When there are no clouds, the direct sun is too bright for the eyes and there are no colors progressing and changing. So a couple of weeks ago, I moved my music stand to a window that faces east. I watched the effects of the sunset upon the mountain. While there was still leaf color on the slopes, I watched the sunset glow turn the foliage from orange to red as I practiced. The snow on the mountain top turned pink. Gradually the whole mountain turned purple, then gray. It was a great flute-sunset time.

Yesterday, I was playing for the mountains on the east and when they turned gray I thought I was done. I carried my stand and flute back to the bedroom that faces west and, to my surprise, there was still a brilliant orange on the horizon! I thought, "I know what this calls for!" and played a couple of flashy variations from Marin Marais' "Les Folies d'Espagne."

Another option is to practice by the front door. I have some cut glass in the side lights of my front door. When the sun is bright and low, the light splits and casts rainbows on the hallway walls. I can practice and watch the rainbow light move and change just an arm’s length away.

I started to realize that, especially when the sunset was really nice, it made me feel sad at the end because I was left with stark, dark, leafless trees against a gray twilight sky where, a few minutes earlier, there had been a riot of glorious colors.

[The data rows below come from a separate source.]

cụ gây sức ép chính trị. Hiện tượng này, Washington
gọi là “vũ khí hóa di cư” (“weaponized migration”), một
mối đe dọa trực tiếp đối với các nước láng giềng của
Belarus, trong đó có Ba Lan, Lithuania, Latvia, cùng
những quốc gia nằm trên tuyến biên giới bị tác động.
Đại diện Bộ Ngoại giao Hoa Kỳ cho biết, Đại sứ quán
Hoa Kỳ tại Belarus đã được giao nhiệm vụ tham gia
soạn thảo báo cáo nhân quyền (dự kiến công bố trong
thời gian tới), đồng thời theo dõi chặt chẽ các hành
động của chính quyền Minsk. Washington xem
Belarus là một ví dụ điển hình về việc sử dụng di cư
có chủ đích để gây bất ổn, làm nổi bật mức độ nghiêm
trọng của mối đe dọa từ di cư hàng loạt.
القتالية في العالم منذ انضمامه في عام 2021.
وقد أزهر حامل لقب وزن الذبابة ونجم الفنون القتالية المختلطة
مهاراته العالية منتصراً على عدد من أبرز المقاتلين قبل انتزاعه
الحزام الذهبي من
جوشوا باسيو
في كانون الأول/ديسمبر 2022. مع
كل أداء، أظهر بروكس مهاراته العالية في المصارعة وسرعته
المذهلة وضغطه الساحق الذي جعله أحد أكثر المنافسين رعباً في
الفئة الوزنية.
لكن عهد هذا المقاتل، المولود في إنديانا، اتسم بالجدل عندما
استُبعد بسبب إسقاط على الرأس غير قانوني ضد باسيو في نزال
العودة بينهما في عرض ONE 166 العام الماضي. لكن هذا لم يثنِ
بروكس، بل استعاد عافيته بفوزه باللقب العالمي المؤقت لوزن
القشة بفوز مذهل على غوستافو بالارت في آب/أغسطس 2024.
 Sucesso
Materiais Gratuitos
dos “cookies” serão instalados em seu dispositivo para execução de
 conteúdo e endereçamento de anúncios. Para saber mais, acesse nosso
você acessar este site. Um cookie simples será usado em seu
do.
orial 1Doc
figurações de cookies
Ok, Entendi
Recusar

Solution? Have a candle ready. When the sunset is waning and I put down my flute, I light the candle and take it with me to the kitchen to start making dinner. It helps me get past the sadness.

Not every evening has a brilliant sunset, but I decided I wasn't going to miss any good ones by lack of looking.

Thanks, Rick, for sending me music to enrich that experience.”

Isn’t that wonderful? I replied, thanking her in turn for sending me this splendid account. I included the link to the final movement of my Trio #10 for clarinet, cello and piano, titled “Sunset.” It evokes the melancholy she mentions as well as the gorgeous display of colors a setting sun sometimes shoots out.

The sun is setting on 2020. Look for dawn in 2021.